Mientras tanto, los docentes de carne y hueso siguen en las aulas lidiando con realidades que no caben en ningún carnet. Con chavales que no han abierto un libro en semanas, con familias desbordadas, con contextos sociales muy complicados y burocracia que ha crecido, desde la LOGSE, como la mala hierba. Y ahí, en medio del barro, los carnets valen lo mismo que una medalla de cartón… absolutamente nada.

Lo perverso es que estos jueces no se conforman con exhibir sus credenciales. Necesitan repartirlas, señalar quién entra y quién no en la tribu de los buenos. Y el que se atreve a discrepar ya sabe el precio. Será etiquetado como enemigo de la educación, como reaccionario que se resiste al cambio. El carnet negativo, el de “apestoso”, también lo reparten con entusiasmo.

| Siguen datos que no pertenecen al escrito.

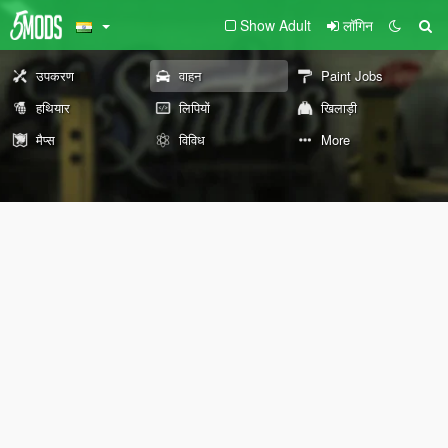
Show Adult
लॉगिन
उपकरण
वाहन
Paint Jobs
हथियार
लिपियों
खिलाड़ी
मैप्स
विविध
More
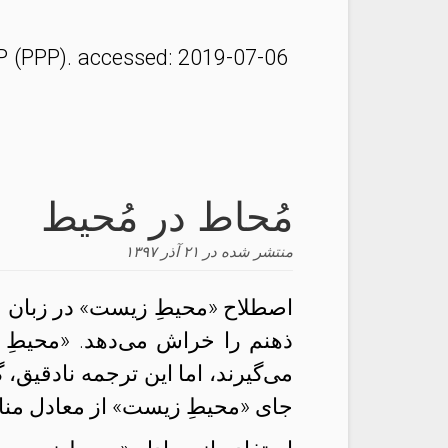
DP (PPP). accessed: 2019-07-06
مُحاط در مُحیط
منتشر شده در
۲۱ آذر ۱۳۹۷
اصطلاح «محیطِ زیست» در زبان فا
می‌گیرند، اما این ترجمه نادقیق، 
جای «محیطِ زیست» از معادل مناسب‌تر «محیط» بر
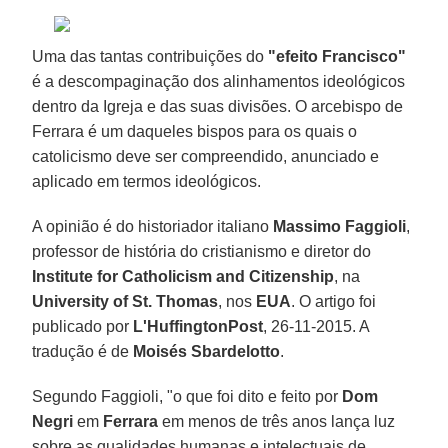
Uma das tantas contribuições do
"efeito Francisco"
é a descompaginação dos alinhamentos ideológicos
dentro da Igreja e das suas divisões. O arcebispo de
Ferrara é um daqueles bispos para os quais o
catolicismo deve ser compreendido, anunciado e
aplicado em termos ideológicos.
A opinião é do historiador italiano
Massimo Faggioli
,
professor de história do cristianismo e diretor do
Institute for Catholicism and Citizenship
, na
University of St. Thomas
, nos
EUA
. O artigo foi
publicado por
L'HuffingtonPost
, 26-11-2015. A
tradução é de
Moisés Sbardelotto
.
Segundo Faggioli, "o que foi dito e feito por
Dom
Negri
em
Ferrara
em menos de três anos lança luz
sobre as qualidades humanas e intelectuais de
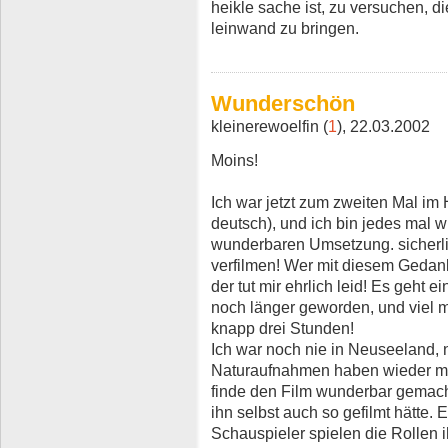
heikle sache ist, zu versuchen, di
leinwand zu bringen.
Wunderschön
kleinerewoelfin (
1
), 22.03.2002
Moins!
Ich war jetzt zum zweiten Mal im
deutsch), und ich bin jedes mal w
wunderbaren Umsetzung. sicherl
verfilmen! Wer mit diesem Gedank
der tut mir ehrlich leid! Es geht e
noch länger geworden, und viel me
knapp drei Stunden!
Ich war noch nie in Neuseeland, n
Naturaufnahmen haben wieder ma
finde den Film wunderbar gemach
ihn selbst auch so gefilmt hätte.
Schauspieler spielen die Rollen ih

Pero la educación no se construye con carnets, se construye con práctica, con errores, con paciencia y con sentido común. El respeto no lo otorgan las etiquetas inventadas por cuatro iluminados, lo otorgan los alumnos cuando, después de mucho trabajo, empiezan a comprender algo que antes no entendían. Esa es la única credencial que vale la pena.

Así que sí, que sigan los jueces repartiendo carnets desde sus tribunas digitales. Que sigan inflando sus egos con etiquetas de cartón. Mientras ellos discuten a quién certifican como docente válido, otros seguirán enseñando, corrigiendo, motivando, frustrándose y volviendo a intentarlo. Porque al final la educación no la sostienen los carnets, la sostienen los que están en las aulas con todo lo que eso implica.

Si estos jueces de la pureza educativa fueran tan buenos como creen, no tendrían tiempo para repartir carnets. Estarían demasiado ocupados enseñando o aprendiendo cómo enseñar.